Exercise prompt: Please indicate the number of lines in the listing below that include the string "click"; add nothing else.

Exercise inputs:
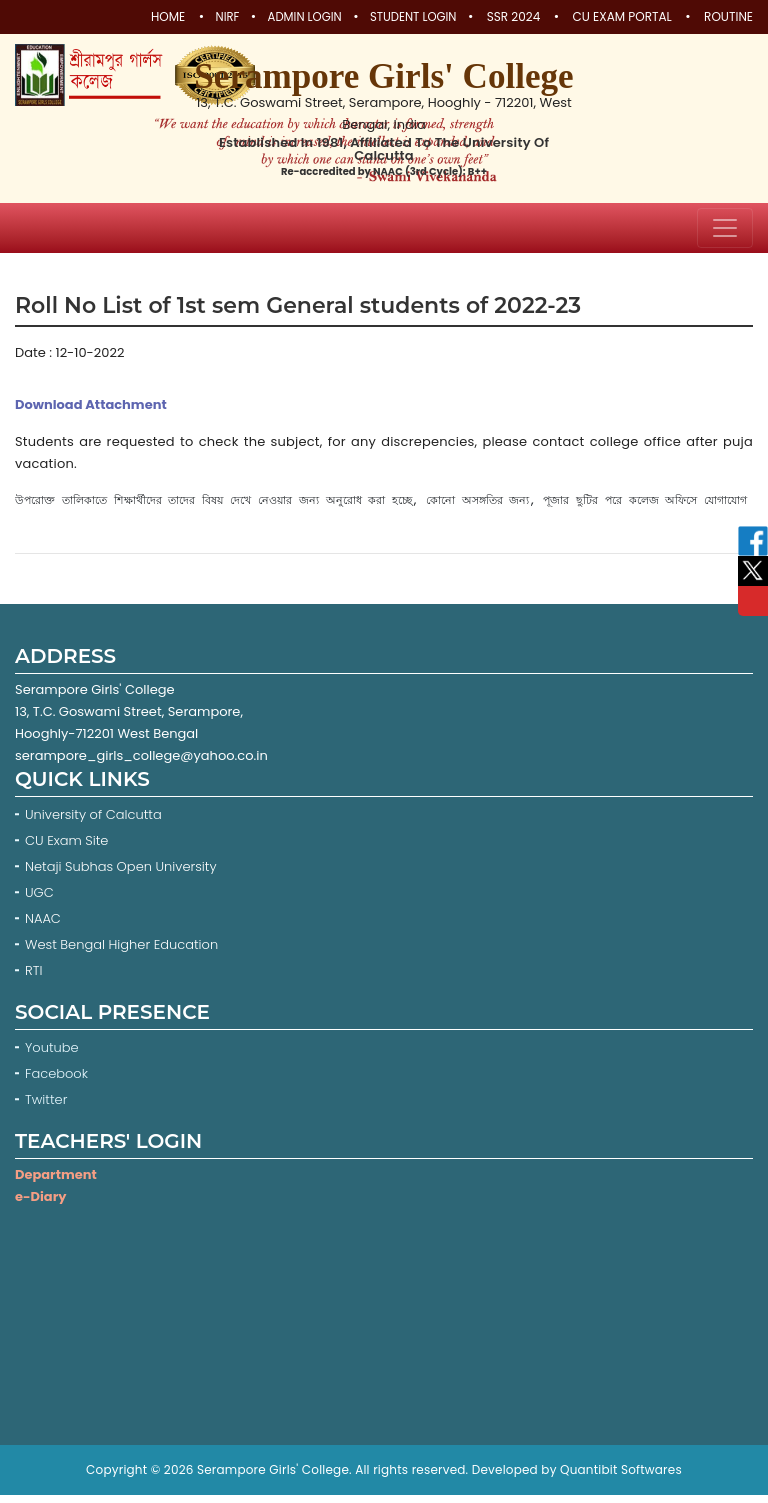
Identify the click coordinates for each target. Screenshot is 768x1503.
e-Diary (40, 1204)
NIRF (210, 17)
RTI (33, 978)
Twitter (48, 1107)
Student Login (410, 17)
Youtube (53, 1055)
---
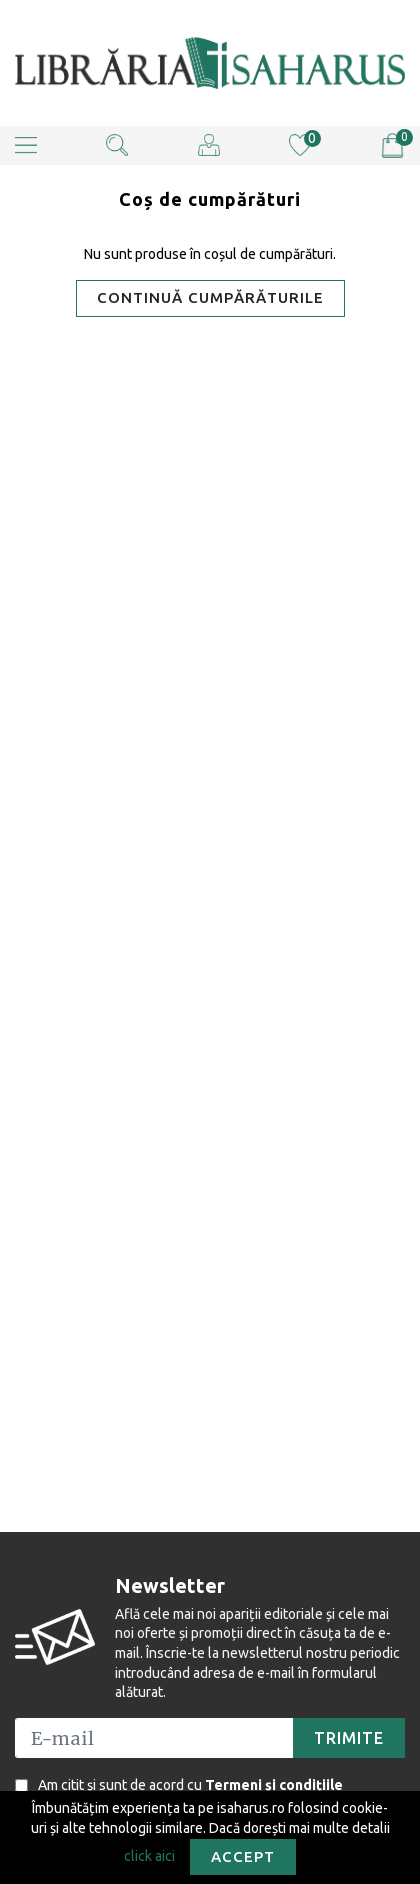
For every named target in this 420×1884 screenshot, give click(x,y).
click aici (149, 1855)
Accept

Exercise response: 3